Intervention that starts when first assigned a uniform: This would include training officers to recognize mental stress during service. It would also include having officers and/or veterans groups check in with veterans on a regular basis after deployment to see how they are coping. For Committee Chairman Mitchell (D-Arizona) and Retired Warrant Officer Cintron, medical staff wouldn’t have to do the check-ins. “It doesn’t take a fancy PhD to ask ‘How are you getting on?'” Mitchell said. According to Cintron, most of the time, veterans feel better knowing they are talking with someone who has had a similar experience.

For Rep. John J. Hall (D-New York), outreach also means giving post-military life the same attention as the promises made during recruiting, noting that there is little hesitation to promote the Army and Marines during prime time “where the 30-second spots cost the most money,” he said, noting, when “it comes time to help [veterans] find the resources they need to stay healthy . . . we do it on the cheap,” with ads that run late at night when broadcasters have nothing else to air.

When relaying the day’s testimony to Paul Sullivan, executive director of the Washington-based interest group Veterans for Common Sense, his reaction was positive to an extent. On the idea that was proffered to allow non-VA medical staff to step in when the VA is physically out of reach, he said, “Absolutely, yes.” On outreach to civic groups and religious groups and normalizing care, he was unwavering. “The VA needs to do this every single day without exception across the country,” he said, noting that for the outreach to be effective, in terms of normalizing care and acknowledging that disorders such as PTSD can take years to surface, an outreach program would have to continue for decades, not years.

When it came to the idea of a buddy system, Sullivan was less enthusiastic. “That’s the way it’s always worked, that’s why there are veterans organizations” he said.

Nor was he placated by what he considers a major oversight – that the behaviors associated with mental stress, such as alcoholism, fighting, and drug abuse, are not being treated as symptoms, but as crimes.

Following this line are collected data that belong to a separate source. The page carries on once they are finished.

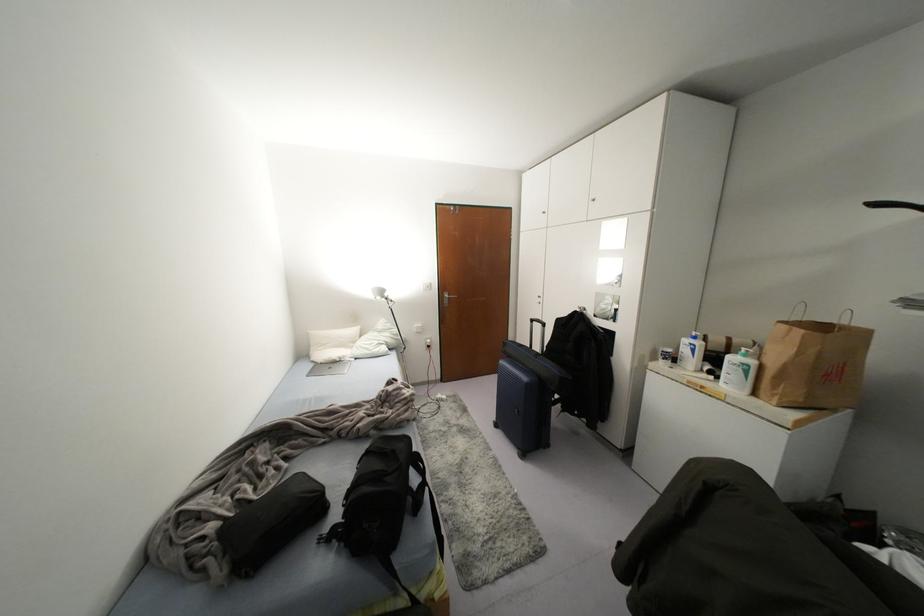 Which object does [332,344] point to?

It refers to a white pillow. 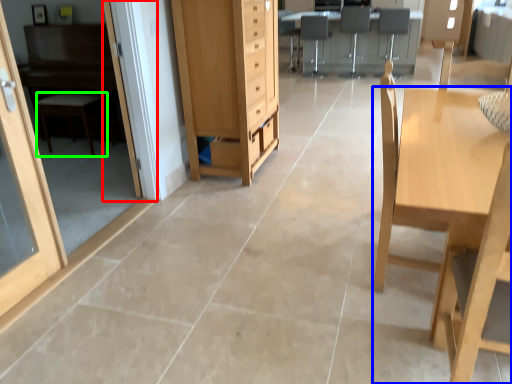 Question: Based on their relative distances, which object is nearer to screen door (highlighted by a red box)? Choose from table (highlighted by a blue box) and furniture (highlighted by a green box).

Choices:
 (A) table
 (B) furniture

Answer: (B) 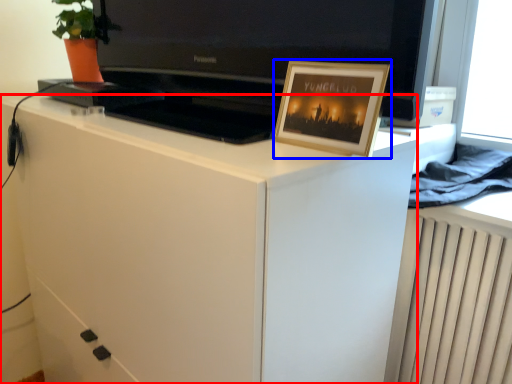 Question: Among these objects, which one is farthest to the camera, cabinetry (highlighted by a red box) or picture frame (highlighted by a blue box)?

Choices:
 (A) cabinetry
 (B) picture frame

Answer: (B)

As an example, Sullivan cited a July 14 article in the New York Times about Fort Bliss, TX. This article, which discusses the way combat stress manifests itself, talks about how six at least six of a unit’s former soldiers are in jail for behavior that are indicative of duress.

Sullivan also finds fault with the military’s ability to staff up on qualified medical professionals and the military’s track record when it comes to accountability. “I know from first hand knowledge speaking with VA employees and veterans that the VA is still turning away suicidal veterans” he said.

The hearing wound down after just over two hours of testimony. Rep. Timothy Walz (D-Minnesota), whose opening statements said the goal should be zero suicides, acknowledgement that, “We may never get there but we have an obligation to try.” Rep. Walz had a question: “We’ve got to get to the front end of this instead of chasing our tails at the back end. Are we getting any closer?”

For Sullivan, the question was more basic. If the outreach and campaign to destigmatize getting help are a success, will the VA have enough doctors to handle the influx?